Let $X$ follow the standard normal distribution $N(0,1)$
Let $a>0$
Let $Y=X$ if $|X|<a$
$ $ $ $ $ $ $ $ $ $ $ $ $Y=-X$ if $|X|\geq a$
Then, it is easily shown that Y follows the standard normal distribution $N(0,1)$
What is $Cov(X,Y)$?
Is the random vector $(X,Y)$ a multivariate normal?
Firstly, since $E(X)=E(Y)=0$, $Cov(X,Y)=E(XY)$
I think $E(XY)=E(X^{2}1_{|X|<a}) - E(X^{2}1_{|X|\geq a})$
how do I proceed to solve this problem?
Secondly, I think the random vector is not multivariate normal since if it were, it would be true that $X+Y$ is normal but I think it is not
You're most of the way there. It only remains to calculate $E(X^21_{\mid X\mid<a})$.

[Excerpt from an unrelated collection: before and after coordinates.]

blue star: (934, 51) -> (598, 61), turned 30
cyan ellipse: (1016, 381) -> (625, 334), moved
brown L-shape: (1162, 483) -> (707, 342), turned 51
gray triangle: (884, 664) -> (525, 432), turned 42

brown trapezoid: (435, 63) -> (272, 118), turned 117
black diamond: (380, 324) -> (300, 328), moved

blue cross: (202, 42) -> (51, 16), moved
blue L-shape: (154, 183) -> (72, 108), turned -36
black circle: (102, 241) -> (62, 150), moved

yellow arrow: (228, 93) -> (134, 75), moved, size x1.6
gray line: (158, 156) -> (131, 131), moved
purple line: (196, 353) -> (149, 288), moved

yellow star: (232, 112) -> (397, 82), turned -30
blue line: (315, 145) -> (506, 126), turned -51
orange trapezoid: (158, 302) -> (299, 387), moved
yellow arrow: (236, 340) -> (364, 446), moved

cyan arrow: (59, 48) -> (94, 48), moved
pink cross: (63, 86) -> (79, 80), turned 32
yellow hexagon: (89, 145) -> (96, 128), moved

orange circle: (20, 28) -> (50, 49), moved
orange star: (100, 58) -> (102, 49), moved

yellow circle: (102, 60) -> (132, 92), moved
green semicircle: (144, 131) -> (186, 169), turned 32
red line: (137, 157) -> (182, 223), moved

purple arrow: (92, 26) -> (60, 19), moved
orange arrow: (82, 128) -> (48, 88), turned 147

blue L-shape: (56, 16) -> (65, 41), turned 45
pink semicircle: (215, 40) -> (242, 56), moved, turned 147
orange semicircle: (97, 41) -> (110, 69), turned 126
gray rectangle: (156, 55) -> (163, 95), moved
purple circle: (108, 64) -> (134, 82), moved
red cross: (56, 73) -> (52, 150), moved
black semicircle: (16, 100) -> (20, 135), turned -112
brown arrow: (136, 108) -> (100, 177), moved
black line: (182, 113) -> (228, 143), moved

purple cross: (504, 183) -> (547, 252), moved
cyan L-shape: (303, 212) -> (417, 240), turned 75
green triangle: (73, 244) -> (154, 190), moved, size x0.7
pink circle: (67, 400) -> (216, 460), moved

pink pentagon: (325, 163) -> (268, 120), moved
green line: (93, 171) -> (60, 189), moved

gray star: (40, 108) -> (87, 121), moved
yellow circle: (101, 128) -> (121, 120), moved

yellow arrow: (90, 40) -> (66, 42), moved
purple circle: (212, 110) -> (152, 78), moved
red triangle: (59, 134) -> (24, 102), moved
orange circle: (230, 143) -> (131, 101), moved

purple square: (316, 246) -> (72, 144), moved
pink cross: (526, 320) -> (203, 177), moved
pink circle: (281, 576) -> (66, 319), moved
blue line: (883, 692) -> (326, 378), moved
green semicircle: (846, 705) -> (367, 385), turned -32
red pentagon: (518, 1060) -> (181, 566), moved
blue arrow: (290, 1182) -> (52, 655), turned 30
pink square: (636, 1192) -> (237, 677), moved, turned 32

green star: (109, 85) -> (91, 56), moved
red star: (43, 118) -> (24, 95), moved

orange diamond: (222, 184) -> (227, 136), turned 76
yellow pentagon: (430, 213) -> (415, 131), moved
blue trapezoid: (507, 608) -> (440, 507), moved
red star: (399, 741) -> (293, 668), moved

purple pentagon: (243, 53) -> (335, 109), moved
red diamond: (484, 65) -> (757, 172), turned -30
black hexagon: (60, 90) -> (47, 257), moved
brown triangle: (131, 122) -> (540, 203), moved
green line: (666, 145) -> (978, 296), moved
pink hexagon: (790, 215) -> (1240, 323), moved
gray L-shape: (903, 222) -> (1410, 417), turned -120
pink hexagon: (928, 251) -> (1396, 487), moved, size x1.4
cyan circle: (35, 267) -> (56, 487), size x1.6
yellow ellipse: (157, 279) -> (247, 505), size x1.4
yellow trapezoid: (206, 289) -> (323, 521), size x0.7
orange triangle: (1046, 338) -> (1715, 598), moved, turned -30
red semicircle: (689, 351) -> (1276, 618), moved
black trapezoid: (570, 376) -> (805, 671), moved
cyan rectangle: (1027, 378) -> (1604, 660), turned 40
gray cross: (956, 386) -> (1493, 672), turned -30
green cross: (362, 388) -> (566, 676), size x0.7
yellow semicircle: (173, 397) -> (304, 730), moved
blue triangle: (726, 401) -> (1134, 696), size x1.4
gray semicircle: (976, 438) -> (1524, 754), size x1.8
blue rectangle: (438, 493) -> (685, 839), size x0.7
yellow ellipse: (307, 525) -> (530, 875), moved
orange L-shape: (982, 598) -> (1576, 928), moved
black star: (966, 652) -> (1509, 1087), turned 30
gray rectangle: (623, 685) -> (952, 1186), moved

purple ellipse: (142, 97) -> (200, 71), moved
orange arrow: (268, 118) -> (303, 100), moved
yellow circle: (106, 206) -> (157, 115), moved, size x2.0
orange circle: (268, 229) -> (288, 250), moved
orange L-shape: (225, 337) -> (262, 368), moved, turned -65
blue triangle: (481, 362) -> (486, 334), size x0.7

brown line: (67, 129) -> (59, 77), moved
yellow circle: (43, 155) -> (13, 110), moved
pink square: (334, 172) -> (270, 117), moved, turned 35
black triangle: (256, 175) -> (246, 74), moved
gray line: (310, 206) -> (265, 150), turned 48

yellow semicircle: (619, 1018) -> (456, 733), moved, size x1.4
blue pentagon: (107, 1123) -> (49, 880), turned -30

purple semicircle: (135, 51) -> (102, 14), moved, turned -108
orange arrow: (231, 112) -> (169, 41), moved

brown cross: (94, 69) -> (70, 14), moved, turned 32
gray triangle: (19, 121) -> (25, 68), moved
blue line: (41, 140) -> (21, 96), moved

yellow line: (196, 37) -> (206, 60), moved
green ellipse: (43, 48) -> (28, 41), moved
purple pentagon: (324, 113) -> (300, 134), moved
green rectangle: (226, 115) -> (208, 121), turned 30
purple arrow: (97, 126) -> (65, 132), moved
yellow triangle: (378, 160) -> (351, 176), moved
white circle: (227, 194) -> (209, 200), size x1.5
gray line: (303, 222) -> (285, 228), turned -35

This can be written as an integral $2\int_0^a x^2 f_X(x)dx$ where $f_X$ is the density of $X$. To evaluate this, note that $f_X'(x)=-xf_X(x)$, so the integral is $-2\int_0^a xf'_X(x)dx$. Now integrate by parts, and you get an explicit formula involving the CDF of X. The second term $E(X^21_{\mid X\mid\ge a})$ doesn't require any additional calculations because it is equal to $E(X^2)-E(X^21_{\mid X \mid<a})$.